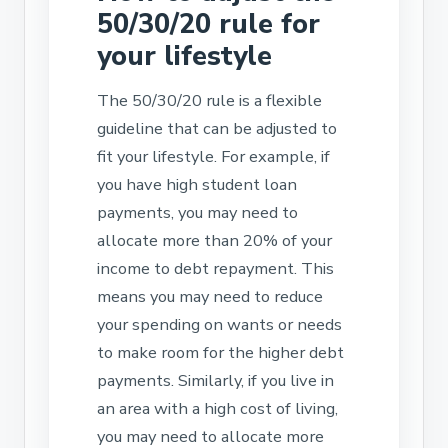
50/30/20 rule for
your lifestyle
The 50/30/20 rule is a flexible
guideline that can be adjusted to
fit your lifestyle. For example, if
you have high student loan
payments, you may need to
allocate more than 20% of your
income to debt repayment. This
means you may need to reduce
your spending on wants or needs
to make room for the higher debt
payments. Similarly, if you live in
an area with a high cost of living,
you may need to allocate more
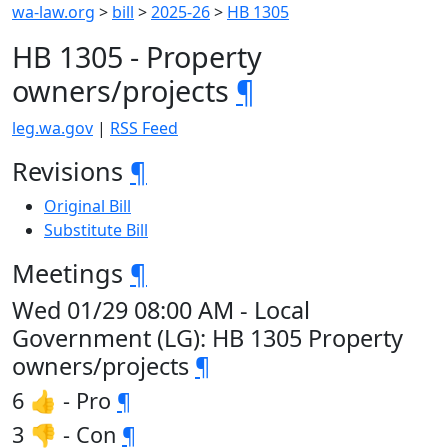
wa-law.org
>
bill
>
2025-26
>
HB 1305
HB 1305 - Property
owners/projects
¶
leg.wa.gov
|
RSS Feed
Revisions
¶
Original Bill
Substitute Bill
Meetings
¶
Wed 01/29 08:00 AM - Local
Government (LG): HB 1305 Property
owners/projects
¶
6 👍 - Pro
¶
3 👎 - Con
¶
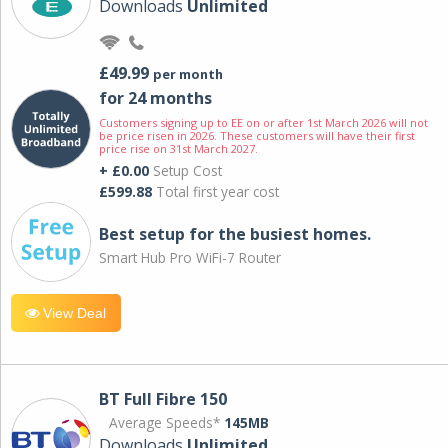
Downloads
Unlimited
£49.99
per month
for 24 months
Customers signing up to EE on or after 1st March 2026 will not
be price risen in 2026. These customers will have their first
price rise on 31st March 2027.
+ £0.00
Setup Cost
£599.88
Total first year cost
Best setup for the busiest homes.
Smart Hub Pro WiFi-7 Router
View Deal
BT Full Fibre 150
Average Speeds*
145MB
Downloads
Unlimited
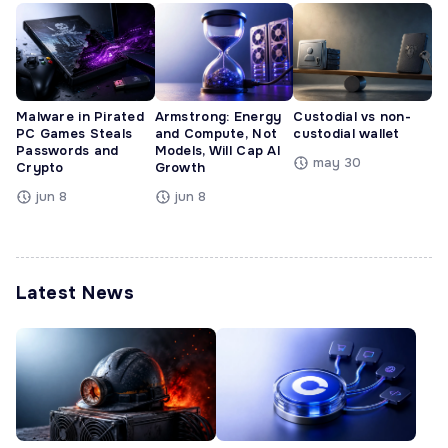
Malware in Pirated
Armstrong: Energy
Custodial vs non-
PC Games Steals
and Compute, Not
custodial wallet
Passwords and
Models, Will Cap AI
may 30
Crypto
Growth
jun 8
jun 8
Latest News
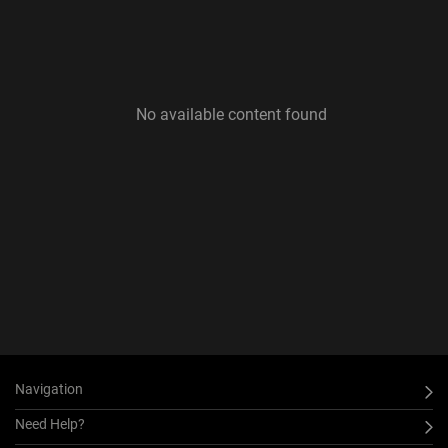
No available content found
Navigation
Need Help?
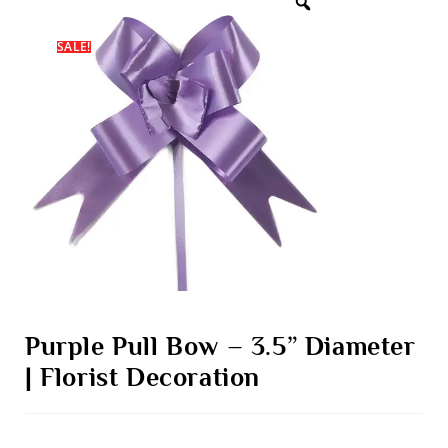
SALE!
Purple Pull Bow – 3.5” Diameter
| Florist Decoration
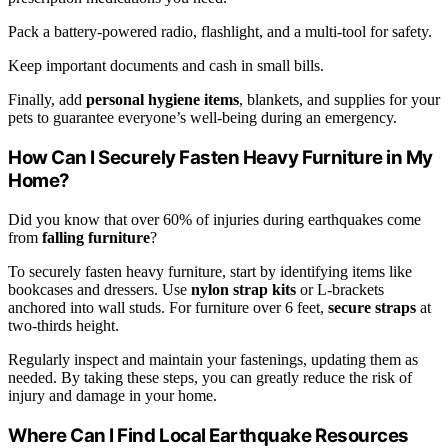
Pack a battery-powered radio, flashlight, and a multi-tool for safety.
Keep important documents and cash in small bills.
Finally, add
personal hygiene items
, blankets, and supplies for your
pets to guarantee everyone’s well-being during an emergency.
How Can I Securely Fasten Heavy Furniture in My
Home?
Did you know that over 60% of injuries during earthquakes come
from
falling furniture
?
To securely fasten heavy furniture, start by identifying items like
bookcases and dressers. Use
nylon strap kits
or L-brackets
anchored into wall studs. For furniture over 6 feet,
secure straps
at
two-thirds height.
Regularly inspect and maintain your fastenings, updating them as
needed. By taking these steps, you can greatly reduce the risk of
injury and damage in your home.
Where Can I Find Local Earthquake Resources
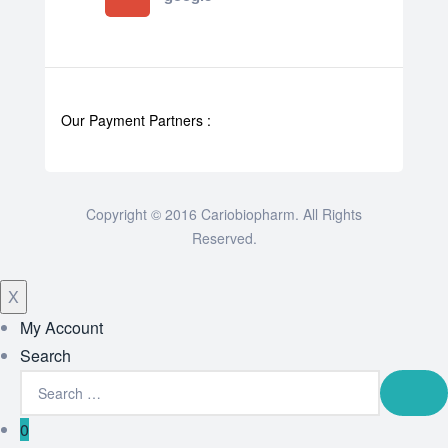
Our Payment Partners :
Copyright © 2016 Cariobiopharm. All Rights
Reserved.
X
My Account
Search
0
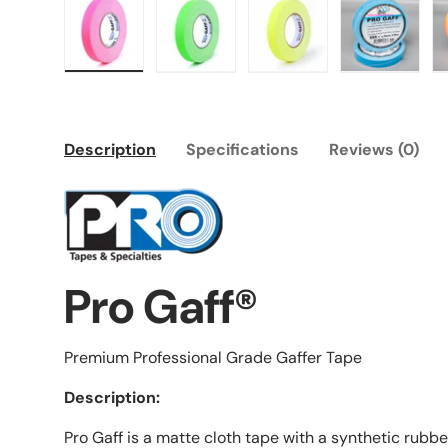
Load image 1 in gallery view
Load image 2 in gallery view
Load image 3 in galle
Load imag
Description
Specifications
Reviews (0)
Pro Gaff®
Premium Professional Grade Gaffer Tape
Description:
Pro Gaff is a matte cloth tape with a synthetic rubb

========================================================================

Exercise objective – Check every line of the data, and copy the ones that contain "image".

Expected answer –
Load image 1 in gallery view
Load image 2 in gallery view
Load image 3 in galle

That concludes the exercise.